(Excerpts from a dataset)
▼▼▼

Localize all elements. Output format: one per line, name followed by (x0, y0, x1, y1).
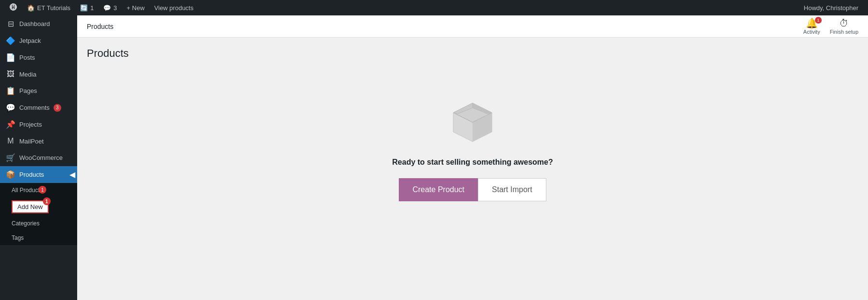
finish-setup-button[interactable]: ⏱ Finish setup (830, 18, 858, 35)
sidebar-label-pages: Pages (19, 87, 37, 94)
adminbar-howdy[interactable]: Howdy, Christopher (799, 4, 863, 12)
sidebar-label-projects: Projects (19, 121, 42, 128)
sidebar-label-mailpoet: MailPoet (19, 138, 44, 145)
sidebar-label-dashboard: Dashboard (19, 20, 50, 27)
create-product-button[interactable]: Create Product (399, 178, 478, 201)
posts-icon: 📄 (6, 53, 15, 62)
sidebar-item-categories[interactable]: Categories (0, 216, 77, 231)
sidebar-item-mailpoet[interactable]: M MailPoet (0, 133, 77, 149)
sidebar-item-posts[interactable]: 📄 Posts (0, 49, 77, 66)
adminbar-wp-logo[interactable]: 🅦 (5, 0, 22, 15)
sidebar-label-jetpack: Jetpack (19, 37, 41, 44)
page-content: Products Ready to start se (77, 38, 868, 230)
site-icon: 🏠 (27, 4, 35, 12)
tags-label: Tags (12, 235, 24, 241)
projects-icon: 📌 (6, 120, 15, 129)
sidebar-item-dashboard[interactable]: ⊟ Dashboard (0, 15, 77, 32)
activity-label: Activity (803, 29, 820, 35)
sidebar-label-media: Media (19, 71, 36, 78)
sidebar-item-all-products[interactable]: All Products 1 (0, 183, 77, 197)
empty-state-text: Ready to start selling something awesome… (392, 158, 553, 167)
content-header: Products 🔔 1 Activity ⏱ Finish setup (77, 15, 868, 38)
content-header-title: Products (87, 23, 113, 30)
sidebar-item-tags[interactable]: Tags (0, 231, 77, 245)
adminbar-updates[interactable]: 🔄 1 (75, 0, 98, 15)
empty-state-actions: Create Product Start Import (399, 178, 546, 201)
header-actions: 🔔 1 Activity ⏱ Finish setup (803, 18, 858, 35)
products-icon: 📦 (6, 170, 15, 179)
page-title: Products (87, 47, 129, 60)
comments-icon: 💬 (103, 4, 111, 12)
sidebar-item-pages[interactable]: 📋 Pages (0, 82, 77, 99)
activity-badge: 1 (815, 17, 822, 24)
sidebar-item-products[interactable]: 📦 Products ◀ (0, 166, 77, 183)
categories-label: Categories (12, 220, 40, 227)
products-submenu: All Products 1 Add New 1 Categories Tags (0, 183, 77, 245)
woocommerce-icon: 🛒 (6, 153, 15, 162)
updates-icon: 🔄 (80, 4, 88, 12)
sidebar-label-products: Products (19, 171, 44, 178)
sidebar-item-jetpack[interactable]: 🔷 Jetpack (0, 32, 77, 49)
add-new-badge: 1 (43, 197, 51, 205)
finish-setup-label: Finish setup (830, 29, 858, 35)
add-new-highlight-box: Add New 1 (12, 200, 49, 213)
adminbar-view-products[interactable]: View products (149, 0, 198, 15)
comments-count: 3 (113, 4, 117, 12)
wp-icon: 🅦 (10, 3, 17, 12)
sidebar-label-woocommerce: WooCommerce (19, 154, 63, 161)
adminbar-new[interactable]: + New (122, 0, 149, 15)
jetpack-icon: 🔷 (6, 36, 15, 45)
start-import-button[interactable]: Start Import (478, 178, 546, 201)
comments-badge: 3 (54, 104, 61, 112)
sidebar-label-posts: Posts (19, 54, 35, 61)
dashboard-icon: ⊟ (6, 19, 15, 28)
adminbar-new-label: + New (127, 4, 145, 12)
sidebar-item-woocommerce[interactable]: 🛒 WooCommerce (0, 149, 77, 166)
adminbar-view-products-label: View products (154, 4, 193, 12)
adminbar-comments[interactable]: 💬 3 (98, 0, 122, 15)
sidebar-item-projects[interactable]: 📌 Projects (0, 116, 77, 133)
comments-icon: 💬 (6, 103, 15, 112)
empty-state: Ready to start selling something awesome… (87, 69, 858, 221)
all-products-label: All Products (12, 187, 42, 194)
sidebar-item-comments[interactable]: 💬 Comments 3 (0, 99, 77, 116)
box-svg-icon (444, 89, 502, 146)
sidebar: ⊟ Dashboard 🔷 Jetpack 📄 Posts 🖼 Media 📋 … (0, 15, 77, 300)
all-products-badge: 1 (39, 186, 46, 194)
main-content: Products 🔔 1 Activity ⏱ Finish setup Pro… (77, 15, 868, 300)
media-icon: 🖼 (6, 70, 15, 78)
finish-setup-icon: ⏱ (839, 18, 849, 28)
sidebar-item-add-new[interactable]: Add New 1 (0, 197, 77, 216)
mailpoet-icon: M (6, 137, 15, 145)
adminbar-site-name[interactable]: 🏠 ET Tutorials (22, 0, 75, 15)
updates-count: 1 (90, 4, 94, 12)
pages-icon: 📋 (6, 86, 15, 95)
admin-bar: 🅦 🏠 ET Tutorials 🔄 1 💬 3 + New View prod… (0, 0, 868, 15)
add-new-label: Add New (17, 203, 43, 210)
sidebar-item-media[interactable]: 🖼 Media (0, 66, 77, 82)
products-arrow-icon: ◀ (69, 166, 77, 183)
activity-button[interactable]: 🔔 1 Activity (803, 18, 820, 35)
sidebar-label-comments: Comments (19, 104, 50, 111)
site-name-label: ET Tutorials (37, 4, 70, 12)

▲▲▲
▼▼▼

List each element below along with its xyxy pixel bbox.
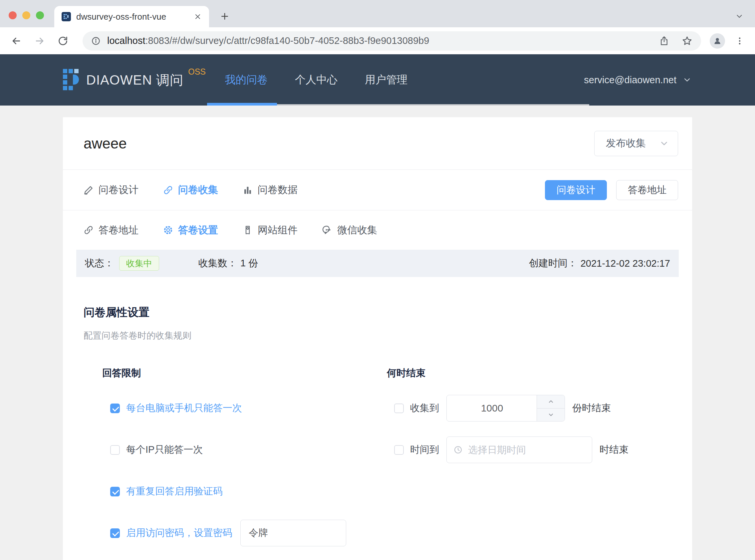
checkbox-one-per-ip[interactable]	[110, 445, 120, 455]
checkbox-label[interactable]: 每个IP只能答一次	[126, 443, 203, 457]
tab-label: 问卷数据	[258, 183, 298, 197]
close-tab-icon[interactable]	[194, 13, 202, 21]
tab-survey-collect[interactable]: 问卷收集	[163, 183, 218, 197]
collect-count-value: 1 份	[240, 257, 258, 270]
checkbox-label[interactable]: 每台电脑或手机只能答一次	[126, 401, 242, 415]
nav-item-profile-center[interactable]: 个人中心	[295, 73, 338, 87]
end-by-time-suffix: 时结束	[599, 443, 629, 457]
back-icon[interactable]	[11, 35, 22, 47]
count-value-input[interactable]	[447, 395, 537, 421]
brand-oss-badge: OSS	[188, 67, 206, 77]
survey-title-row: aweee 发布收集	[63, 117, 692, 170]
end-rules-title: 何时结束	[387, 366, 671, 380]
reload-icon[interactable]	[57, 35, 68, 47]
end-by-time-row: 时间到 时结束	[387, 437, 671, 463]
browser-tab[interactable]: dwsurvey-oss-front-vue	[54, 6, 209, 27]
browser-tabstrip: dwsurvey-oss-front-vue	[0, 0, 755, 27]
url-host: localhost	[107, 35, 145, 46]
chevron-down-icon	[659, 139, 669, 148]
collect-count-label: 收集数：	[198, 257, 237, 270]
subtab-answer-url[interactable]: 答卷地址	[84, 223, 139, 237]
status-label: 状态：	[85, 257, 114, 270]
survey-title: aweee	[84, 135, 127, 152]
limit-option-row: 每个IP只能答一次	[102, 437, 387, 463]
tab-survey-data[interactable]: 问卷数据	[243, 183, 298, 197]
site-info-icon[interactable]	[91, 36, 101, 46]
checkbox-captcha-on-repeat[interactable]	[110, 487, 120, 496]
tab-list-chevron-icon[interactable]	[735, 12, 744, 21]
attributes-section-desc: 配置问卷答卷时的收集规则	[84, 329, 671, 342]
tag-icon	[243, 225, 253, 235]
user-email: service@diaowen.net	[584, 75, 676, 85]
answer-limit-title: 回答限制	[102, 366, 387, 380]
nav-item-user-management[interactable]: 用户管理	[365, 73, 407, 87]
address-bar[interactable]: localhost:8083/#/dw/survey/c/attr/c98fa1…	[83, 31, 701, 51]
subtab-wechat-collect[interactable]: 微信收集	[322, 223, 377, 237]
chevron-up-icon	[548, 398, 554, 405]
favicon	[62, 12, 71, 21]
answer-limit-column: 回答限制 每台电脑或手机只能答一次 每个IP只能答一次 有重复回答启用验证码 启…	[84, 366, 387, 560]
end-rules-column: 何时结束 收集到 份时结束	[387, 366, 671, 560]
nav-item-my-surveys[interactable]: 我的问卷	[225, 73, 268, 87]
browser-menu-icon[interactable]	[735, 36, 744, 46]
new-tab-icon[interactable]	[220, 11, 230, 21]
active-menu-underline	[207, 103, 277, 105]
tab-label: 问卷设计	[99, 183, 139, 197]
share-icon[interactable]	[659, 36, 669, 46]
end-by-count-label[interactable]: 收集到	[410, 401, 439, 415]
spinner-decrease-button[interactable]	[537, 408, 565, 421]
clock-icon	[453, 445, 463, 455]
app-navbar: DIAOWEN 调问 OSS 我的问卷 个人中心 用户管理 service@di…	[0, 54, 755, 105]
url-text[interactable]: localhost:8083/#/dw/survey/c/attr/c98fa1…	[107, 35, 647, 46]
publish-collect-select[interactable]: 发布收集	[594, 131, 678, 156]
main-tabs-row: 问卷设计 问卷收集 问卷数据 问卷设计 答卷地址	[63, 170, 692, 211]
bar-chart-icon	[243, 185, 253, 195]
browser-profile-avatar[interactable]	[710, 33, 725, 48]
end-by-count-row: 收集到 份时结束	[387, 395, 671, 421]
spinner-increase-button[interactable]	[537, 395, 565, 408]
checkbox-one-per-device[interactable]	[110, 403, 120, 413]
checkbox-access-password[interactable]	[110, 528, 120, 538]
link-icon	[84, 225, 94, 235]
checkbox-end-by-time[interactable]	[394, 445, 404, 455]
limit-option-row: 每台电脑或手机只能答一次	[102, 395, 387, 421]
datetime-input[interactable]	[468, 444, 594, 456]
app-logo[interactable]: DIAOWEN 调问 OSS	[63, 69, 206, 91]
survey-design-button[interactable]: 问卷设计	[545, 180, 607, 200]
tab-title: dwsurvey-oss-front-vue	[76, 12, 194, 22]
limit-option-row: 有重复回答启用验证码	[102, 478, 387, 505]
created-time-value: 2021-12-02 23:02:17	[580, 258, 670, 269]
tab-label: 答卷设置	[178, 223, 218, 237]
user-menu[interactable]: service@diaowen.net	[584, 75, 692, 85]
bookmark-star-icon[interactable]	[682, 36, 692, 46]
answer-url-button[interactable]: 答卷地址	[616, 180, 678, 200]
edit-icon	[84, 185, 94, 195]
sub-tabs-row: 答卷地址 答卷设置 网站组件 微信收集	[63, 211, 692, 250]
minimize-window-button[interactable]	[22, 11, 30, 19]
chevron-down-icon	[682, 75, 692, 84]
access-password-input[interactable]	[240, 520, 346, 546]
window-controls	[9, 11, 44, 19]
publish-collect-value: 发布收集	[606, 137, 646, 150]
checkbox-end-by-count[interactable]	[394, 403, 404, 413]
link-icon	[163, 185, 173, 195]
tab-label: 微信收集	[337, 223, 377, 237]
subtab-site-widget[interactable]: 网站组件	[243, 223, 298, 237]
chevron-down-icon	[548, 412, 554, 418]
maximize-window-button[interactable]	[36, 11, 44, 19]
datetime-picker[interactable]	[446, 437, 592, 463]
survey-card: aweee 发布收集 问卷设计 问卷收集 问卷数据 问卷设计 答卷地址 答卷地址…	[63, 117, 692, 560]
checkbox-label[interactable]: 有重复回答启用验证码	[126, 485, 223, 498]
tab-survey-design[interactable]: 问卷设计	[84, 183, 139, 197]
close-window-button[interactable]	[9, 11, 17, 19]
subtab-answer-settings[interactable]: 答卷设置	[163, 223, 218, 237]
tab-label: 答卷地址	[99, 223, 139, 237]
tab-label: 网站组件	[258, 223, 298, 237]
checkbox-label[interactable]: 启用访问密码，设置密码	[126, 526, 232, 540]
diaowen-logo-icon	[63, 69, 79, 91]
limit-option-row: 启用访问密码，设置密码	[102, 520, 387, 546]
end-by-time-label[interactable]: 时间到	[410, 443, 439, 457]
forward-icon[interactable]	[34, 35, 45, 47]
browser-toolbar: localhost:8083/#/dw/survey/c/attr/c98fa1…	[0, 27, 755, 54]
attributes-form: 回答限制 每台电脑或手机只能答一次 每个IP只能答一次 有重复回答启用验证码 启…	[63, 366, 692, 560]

▲▲▲
▼▼▼

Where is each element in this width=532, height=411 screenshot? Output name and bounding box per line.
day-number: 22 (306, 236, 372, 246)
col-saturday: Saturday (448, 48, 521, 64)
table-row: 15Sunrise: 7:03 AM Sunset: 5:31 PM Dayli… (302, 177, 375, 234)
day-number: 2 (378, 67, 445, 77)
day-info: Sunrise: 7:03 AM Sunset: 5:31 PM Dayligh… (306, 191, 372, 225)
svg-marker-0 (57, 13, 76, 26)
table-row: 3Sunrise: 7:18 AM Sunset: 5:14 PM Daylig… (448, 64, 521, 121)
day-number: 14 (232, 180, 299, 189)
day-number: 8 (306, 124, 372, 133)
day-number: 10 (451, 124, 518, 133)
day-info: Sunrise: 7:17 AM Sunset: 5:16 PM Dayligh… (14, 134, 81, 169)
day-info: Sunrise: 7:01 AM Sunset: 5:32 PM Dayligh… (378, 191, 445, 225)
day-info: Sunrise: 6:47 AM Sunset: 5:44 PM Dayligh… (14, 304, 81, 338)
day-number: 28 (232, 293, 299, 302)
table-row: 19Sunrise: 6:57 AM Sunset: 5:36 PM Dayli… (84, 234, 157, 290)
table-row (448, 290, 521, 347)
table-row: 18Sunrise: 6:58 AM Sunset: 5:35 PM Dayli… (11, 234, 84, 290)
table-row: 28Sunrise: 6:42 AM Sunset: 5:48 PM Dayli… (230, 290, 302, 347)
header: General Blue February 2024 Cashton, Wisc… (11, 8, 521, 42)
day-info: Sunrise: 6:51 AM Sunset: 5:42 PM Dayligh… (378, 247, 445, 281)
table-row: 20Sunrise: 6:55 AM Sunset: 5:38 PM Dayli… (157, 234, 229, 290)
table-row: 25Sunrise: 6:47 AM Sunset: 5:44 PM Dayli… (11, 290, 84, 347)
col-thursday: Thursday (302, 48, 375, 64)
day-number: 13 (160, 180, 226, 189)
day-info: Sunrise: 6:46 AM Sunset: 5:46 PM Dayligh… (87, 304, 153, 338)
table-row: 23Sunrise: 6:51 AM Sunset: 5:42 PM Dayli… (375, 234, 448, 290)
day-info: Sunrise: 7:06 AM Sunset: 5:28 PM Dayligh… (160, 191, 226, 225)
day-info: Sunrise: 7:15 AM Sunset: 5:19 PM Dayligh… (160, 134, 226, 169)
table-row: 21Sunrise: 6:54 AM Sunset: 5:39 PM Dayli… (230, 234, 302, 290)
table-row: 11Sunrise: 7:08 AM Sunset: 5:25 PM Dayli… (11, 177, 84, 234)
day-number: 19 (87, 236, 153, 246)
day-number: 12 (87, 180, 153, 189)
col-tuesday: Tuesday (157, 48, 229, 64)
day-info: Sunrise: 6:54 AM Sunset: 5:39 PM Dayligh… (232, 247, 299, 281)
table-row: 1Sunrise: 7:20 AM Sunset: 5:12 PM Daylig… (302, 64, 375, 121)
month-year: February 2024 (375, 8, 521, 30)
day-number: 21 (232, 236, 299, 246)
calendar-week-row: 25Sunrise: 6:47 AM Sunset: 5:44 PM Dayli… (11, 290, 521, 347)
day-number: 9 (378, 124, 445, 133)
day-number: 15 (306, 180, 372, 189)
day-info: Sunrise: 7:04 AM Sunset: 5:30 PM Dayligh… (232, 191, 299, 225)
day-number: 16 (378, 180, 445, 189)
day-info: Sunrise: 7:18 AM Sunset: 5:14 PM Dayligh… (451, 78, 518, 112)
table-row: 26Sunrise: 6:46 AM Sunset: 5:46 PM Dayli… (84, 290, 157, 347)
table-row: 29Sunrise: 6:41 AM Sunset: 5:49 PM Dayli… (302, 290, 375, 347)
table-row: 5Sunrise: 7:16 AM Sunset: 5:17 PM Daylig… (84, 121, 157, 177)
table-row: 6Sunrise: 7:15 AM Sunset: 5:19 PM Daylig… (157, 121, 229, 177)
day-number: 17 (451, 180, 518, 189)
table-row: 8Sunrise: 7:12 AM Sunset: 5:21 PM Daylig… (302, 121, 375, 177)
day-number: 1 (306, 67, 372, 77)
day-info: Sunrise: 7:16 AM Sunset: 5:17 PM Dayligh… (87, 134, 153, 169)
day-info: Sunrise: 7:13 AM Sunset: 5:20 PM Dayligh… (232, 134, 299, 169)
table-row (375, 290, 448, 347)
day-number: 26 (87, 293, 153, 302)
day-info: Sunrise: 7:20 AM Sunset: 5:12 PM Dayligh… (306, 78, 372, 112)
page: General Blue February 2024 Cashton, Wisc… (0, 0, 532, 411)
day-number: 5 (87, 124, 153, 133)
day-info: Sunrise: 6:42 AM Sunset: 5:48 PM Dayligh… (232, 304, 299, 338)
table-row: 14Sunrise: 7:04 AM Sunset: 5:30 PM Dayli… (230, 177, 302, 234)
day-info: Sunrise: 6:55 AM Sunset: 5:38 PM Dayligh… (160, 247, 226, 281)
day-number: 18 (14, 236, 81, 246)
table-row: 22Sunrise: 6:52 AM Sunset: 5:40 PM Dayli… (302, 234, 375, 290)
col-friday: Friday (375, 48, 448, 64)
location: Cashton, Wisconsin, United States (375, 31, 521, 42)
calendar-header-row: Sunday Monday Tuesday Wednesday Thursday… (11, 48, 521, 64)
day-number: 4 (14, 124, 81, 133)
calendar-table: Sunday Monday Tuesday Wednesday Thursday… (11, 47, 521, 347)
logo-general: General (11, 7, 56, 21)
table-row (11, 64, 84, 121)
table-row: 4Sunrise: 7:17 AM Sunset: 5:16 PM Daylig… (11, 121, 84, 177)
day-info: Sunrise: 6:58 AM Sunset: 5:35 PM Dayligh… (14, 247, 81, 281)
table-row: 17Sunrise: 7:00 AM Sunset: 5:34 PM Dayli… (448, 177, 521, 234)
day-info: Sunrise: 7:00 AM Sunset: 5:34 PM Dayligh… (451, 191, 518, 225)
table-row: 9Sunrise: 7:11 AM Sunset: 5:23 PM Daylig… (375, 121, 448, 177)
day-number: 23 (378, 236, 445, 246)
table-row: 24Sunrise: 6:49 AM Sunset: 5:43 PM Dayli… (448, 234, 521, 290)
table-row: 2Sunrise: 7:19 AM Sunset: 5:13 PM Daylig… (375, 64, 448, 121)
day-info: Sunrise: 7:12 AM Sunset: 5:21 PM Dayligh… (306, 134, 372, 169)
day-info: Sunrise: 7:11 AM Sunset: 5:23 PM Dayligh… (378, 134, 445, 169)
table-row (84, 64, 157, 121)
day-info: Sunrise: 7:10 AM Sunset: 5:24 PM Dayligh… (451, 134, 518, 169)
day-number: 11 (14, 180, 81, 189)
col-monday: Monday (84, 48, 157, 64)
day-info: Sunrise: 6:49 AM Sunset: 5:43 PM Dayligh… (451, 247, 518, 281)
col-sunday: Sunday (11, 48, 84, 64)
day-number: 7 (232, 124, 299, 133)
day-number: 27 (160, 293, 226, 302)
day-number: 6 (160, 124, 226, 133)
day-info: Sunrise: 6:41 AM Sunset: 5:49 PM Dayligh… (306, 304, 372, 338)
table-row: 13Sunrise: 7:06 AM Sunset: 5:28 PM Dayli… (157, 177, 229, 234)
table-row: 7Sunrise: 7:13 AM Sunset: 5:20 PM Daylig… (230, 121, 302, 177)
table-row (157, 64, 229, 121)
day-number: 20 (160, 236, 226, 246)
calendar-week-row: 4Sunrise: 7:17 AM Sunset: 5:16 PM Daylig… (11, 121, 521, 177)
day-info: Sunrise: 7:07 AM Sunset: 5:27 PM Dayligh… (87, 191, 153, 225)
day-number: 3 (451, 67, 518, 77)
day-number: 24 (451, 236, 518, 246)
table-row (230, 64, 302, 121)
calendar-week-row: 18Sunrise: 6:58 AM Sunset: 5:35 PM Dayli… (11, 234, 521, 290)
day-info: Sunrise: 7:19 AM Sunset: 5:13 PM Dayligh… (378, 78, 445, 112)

▲▲▲

The problem
Read through the data above. Report each line that has the word "mailpoet".

Expected answer
sidebar-label-mailpoet: MailPoet (19, 138, 44, 145)
sidebar-item-mailpoet[interactable]: M MailPoet (0, 133, 77, 149)
mailpoet-icon: M (6, 137, 15, 145)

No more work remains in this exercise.